Using gravid females obtained with UV light traps, we succeeded in getting eggs laid on roots of Euphorbia canariensis . The roots were kept at a constant laboratory temperature of 18ºC, with a variable but hardly oscillating ambient humidity. From the oviposition to the emergence of 5 adults 28 months elapsed (year 2003). No larvae were extracted during this experiment to avoid any interference in the normal development of their life cycle, but we could determine the length of the galleries they constructed, varying from 28 cm (the shortest one) up to 42 cm (the longest one).

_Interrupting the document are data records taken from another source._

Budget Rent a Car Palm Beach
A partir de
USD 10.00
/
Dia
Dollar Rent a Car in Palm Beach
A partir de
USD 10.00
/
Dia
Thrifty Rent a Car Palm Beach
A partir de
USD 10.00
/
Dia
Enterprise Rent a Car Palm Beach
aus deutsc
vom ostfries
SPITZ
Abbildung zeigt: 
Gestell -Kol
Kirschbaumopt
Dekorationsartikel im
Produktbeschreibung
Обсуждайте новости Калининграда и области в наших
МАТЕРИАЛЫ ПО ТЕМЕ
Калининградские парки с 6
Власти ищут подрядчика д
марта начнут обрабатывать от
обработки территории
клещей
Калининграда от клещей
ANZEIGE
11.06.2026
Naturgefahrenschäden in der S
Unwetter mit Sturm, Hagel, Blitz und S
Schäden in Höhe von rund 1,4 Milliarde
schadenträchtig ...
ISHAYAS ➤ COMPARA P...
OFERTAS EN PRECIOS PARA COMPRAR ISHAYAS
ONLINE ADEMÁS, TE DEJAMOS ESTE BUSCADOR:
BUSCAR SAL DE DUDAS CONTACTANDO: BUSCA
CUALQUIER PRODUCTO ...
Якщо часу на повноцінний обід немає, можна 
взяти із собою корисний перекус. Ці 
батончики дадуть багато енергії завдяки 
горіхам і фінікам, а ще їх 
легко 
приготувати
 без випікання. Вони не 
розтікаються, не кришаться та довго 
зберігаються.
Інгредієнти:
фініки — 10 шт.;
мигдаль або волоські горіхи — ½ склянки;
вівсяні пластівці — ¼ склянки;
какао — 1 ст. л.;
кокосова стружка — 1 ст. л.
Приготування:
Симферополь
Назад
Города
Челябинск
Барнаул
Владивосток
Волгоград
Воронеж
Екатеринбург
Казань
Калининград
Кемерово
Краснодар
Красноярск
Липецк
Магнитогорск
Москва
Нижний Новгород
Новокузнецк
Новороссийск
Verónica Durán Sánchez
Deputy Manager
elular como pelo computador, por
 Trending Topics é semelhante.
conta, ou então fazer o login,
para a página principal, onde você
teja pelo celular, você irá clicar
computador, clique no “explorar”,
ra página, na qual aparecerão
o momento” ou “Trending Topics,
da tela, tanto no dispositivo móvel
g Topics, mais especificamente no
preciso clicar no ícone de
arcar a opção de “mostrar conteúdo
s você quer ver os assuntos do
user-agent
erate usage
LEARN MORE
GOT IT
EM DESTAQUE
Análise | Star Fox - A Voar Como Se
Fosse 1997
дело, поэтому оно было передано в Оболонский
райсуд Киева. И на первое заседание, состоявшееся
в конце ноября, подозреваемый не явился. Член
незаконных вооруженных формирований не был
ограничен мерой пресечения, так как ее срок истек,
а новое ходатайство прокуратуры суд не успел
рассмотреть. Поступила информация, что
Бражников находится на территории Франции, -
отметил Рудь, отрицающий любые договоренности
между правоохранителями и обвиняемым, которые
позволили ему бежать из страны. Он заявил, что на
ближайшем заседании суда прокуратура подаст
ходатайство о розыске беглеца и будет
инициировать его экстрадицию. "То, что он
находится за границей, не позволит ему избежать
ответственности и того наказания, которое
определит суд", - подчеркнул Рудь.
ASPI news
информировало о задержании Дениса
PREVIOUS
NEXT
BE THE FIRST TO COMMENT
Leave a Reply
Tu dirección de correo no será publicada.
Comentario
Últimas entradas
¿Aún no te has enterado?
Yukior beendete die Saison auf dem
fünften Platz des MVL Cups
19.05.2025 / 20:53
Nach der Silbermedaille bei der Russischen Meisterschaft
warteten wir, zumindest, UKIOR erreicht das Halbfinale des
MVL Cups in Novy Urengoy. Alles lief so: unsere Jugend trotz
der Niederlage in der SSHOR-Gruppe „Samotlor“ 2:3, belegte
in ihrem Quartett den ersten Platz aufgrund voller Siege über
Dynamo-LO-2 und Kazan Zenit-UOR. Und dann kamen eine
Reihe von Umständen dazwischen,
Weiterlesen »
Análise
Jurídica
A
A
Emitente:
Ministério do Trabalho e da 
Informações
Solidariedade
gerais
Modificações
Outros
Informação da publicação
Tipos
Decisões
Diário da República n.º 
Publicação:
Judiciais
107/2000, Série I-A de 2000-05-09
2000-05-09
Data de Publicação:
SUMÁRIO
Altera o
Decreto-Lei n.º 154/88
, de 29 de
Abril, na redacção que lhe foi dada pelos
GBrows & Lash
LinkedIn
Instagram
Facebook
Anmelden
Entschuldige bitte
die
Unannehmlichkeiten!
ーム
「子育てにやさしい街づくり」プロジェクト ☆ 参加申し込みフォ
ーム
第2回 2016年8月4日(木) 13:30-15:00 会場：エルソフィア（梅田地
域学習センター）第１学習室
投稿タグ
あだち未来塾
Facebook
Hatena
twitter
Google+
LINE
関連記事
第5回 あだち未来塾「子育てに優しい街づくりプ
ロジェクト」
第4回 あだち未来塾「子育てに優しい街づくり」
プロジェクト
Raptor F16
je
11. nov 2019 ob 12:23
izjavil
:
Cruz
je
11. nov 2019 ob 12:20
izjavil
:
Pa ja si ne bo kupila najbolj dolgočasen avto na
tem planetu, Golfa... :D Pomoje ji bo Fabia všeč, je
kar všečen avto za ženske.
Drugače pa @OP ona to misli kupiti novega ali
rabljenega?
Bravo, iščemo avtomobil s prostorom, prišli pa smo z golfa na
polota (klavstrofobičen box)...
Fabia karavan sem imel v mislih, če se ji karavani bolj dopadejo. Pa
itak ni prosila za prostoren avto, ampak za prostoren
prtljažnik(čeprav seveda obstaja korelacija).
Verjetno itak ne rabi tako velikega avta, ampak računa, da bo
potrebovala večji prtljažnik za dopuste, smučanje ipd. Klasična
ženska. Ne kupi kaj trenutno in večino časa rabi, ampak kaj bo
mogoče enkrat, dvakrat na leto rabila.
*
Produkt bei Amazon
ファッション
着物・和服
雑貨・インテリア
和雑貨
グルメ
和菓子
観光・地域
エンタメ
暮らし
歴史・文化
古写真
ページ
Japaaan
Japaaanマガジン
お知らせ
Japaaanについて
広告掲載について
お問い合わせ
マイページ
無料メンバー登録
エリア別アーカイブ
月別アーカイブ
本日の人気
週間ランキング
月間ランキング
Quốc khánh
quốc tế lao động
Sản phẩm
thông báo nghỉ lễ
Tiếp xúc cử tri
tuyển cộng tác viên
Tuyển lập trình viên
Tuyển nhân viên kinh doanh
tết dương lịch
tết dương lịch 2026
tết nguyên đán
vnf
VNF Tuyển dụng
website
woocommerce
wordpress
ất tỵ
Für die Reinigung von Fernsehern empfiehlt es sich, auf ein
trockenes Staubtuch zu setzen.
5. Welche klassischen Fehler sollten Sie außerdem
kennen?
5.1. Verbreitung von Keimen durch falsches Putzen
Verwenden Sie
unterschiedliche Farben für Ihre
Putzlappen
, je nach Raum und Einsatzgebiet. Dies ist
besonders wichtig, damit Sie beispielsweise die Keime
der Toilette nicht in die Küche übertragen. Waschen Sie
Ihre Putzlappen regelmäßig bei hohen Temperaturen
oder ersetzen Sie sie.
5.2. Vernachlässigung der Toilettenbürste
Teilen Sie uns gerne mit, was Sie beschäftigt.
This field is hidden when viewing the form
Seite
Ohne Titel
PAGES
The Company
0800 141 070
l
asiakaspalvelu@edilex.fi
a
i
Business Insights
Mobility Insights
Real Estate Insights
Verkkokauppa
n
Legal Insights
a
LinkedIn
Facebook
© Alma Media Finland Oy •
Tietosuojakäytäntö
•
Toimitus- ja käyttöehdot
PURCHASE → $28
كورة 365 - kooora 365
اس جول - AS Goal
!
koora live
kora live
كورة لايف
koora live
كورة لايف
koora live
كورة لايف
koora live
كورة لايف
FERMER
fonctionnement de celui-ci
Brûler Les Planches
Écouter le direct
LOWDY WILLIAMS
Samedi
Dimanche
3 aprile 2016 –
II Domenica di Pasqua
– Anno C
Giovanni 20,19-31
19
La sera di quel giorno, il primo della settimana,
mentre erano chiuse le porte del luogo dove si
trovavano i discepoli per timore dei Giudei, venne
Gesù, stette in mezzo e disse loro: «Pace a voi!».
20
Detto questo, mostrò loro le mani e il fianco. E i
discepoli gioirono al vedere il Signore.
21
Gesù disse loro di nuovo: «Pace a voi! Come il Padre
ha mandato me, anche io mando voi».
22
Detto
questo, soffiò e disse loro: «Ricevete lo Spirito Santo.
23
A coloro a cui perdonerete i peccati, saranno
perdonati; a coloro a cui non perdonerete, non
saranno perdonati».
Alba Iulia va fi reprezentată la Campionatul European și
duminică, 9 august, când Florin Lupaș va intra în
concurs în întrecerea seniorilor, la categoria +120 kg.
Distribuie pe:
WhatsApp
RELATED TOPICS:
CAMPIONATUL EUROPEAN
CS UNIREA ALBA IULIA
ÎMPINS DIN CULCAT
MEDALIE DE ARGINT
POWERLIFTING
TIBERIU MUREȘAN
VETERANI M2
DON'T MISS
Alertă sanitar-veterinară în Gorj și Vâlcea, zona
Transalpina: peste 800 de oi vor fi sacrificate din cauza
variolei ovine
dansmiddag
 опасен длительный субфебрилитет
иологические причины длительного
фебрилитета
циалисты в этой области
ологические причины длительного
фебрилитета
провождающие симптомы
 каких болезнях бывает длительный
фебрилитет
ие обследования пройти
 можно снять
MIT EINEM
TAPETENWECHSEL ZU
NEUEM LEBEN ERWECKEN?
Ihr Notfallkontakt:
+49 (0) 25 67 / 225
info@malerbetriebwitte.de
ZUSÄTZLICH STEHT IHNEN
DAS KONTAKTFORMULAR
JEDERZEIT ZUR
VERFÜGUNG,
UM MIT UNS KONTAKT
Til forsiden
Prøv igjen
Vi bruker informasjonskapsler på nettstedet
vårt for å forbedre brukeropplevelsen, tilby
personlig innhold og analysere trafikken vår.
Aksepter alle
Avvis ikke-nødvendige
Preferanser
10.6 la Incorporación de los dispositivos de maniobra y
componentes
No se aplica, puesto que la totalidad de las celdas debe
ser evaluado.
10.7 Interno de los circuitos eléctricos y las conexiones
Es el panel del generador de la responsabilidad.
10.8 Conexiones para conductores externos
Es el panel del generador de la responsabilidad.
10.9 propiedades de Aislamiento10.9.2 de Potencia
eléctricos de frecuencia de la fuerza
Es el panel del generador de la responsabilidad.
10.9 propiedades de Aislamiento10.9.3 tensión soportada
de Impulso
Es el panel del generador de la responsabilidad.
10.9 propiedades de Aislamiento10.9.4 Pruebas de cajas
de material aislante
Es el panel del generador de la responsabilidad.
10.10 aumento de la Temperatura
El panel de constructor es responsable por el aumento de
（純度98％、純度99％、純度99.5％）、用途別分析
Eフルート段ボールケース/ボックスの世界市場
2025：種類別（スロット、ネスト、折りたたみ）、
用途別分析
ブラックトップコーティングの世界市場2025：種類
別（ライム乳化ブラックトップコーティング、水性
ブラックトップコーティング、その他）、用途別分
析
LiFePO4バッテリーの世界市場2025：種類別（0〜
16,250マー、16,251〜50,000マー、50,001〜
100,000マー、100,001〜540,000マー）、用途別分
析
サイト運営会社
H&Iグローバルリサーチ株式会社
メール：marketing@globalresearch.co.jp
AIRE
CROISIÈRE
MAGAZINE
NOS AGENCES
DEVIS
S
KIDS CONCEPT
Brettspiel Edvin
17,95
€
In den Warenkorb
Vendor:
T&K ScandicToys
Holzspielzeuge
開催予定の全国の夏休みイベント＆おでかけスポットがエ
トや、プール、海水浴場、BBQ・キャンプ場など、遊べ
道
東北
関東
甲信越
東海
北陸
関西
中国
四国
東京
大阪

There is a direct relation between the length of the gallery and the size of the imago: the longer the gallery, the larger the adult.

Using the data we have collected and those obtained from the labels of specimens housed in different collections, we are convinced that there are two periods when the adults appear en masse: the beginning of spring and the end of summer. It is very rare to capture any specimen between mid autumn and the end of winter. We can also deduce from these data that the imaginal life span is very short, not surpassing two months. This fact is confirmed for similar species by other authors. We can also deduce that some generational overlap takes place, since at least twice we have captured simultaneously larvae, pupae and adults.